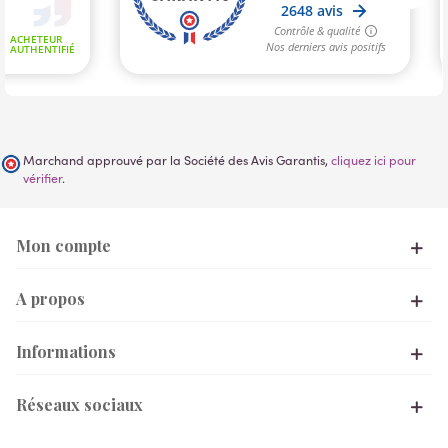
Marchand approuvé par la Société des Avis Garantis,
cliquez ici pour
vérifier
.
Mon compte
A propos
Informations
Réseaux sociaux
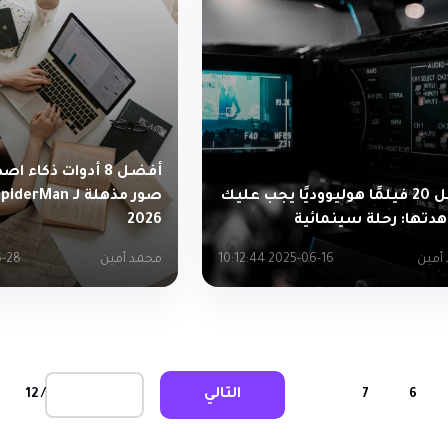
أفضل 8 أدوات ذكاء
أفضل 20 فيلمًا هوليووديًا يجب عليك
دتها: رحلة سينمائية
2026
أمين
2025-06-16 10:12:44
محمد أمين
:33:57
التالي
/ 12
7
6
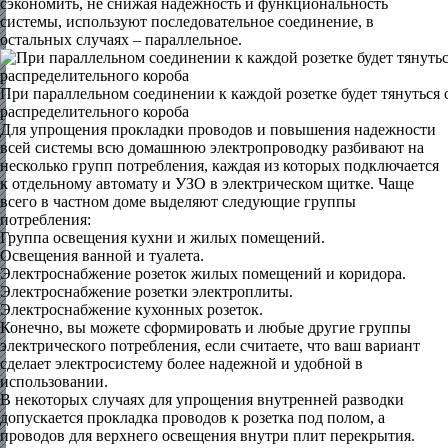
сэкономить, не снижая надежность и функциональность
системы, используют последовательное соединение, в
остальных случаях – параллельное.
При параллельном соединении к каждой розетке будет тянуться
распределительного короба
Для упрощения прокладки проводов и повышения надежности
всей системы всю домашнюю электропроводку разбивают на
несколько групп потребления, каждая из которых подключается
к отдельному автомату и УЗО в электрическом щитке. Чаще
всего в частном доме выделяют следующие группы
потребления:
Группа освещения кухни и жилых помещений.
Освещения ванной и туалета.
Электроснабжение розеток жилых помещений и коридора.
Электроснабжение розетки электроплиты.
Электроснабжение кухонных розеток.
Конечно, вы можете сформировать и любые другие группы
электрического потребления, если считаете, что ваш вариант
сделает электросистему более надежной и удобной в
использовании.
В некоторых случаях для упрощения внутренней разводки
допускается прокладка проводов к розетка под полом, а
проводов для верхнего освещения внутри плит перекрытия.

---

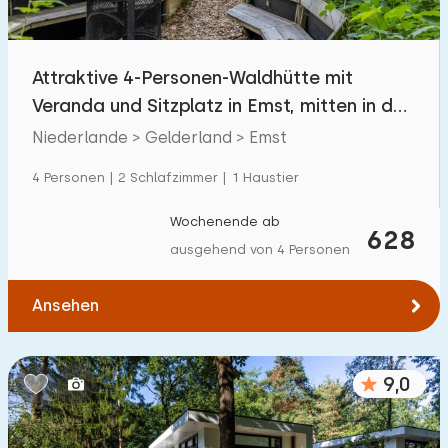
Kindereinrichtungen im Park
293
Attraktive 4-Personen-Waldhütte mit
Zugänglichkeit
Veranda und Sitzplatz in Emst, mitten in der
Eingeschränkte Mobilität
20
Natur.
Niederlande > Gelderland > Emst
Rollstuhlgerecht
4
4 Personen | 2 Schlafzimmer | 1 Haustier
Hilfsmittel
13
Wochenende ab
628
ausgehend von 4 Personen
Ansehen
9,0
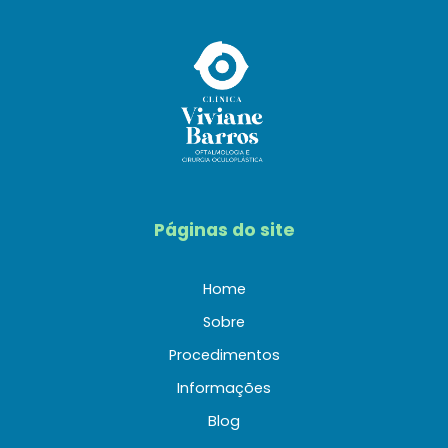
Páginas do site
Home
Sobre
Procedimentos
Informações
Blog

--

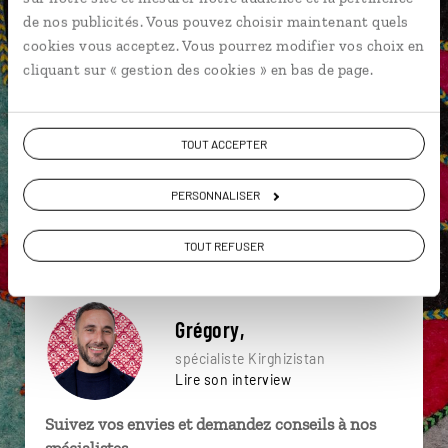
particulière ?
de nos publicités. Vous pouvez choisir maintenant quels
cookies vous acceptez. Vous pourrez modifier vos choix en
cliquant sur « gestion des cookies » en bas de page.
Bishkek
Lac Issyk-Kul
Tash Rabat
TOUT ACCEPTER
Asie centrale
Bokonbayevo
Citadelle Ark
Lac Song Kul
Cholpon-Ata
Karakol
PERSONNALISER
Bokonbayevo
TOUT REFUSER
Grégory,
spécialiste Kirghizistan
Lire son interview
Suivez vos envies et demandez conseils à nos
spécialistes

* What to work on: Leave out every picture, and copy exactly the lines above starting at the one holding "Marchand approuvé par" and ending at the one holding "проводов для верхнего", no more and no less.

* Result:
Marchand approuvé par la Société des Avis Garantis,
cliquez ici pour
vérifier
.
Mon compte
A propos
Informations
Réseaux sociaux
أفضل 8 أدوات ذكاء
أفضل 20 فيلمًا هوليووديًا يجب عليك
دتها: رحلة سينمائية
2026
أمين
2025-06-16 10:12:44
محمد أمين
:33:57
التالي
/ 12
7
6
сэкономить, не снижая надежность и функциональность
системы, используют последовательное соединение, в
остальных случаях – параллельное.
При параллельном соединении к каждой розетке будет тянуться
распределительного короба
Для упрощения прокладки проводов и повышения надежности
всей системы всю домашнюю электропроводку разбивают на
несколько групп потребления, каждая из которых подключается
к отдельному автомату и УЗО в электрическом щитке. Чаще
всего в частном доме выделяют следующие группы
потребления:
Группа освещения кухни и жилых помещений.
Освещения ванной и туалета.
Электроснабжение розеток жилых помещений и коридора.
Электроснабжение розетки электроплиты.
Электроснабжение кухонных розеток.
Конечно, вы можете сформировать и любые другие группы
электрического потребления, если считаете, что ваш вариант
сделает электросистему более надежной и удобной в
использовании.
В некоторых случаях для упрощения внутренней разводки
допускается прокладка проводов к розетка под полом, а
проводов для верхнего освещения внутри плит перекрытия.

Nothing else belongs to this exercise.